---- DATA PROVIDED

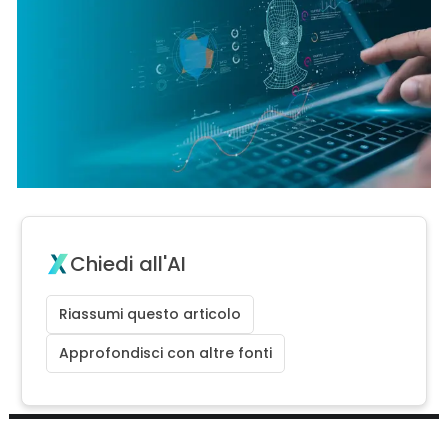
Chiedi all'AI
Riassumi questo articolo
Approfondisci con altre fonti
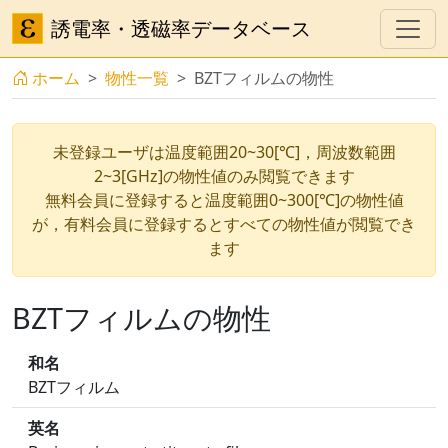
誘電率・透磁率データベース
ホーム
物性一覧
BZTフィルムの物性
未登録ユーザは温度範囲20~30[℃]，周波数範囲
2~3[GHz]の物性値のみ閲覧できます
無料会員に登録すると温度範囲0~300[℃]の物性値
が，有料会員に登録するとすべての物性値が閲覧でき
ます
BZTフィルムの物性
和名
BZTフィルム
英名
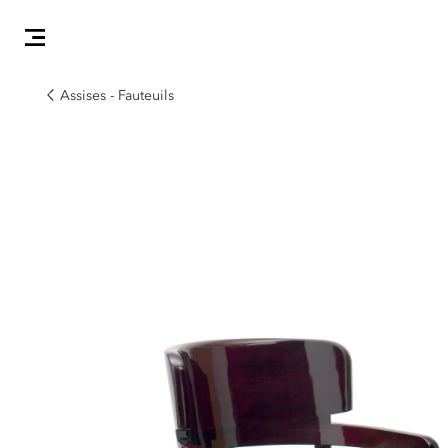
Assises - Fauteuils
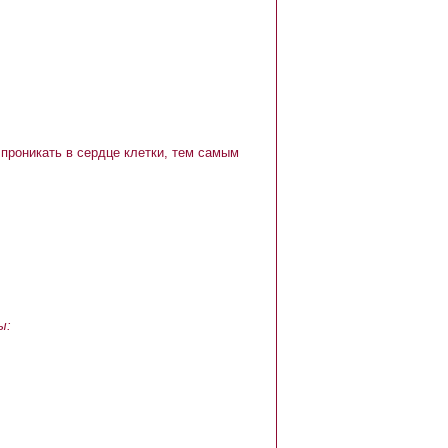
роникать в сердце клетки, тем самым
ы
:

--------

### TASK DIRECTIONS
Pictures excluded, output exactly the line that contains "誘電率・透磁率データベース" and every line after it to the end of the data above.

### TASK ANSWER
誘電率・透磁率データベース
ホーム
物性一覧
BZTフィルムの物性
未登録ユーザは温度範囲20~30[℃]，周波数範囲
2~3[GHz]の物性値のみ閲覧できます
無料会員に登録すると温度範囲0~300[℃]の物性値
が，有料会員に登録するとすべての物性値が閲覧でき
ます
BZTフィルムの物性
和名
BZTフィルム
英名
Assises - Fauteuils
роникать в сердце клетки, тем самым
ы
:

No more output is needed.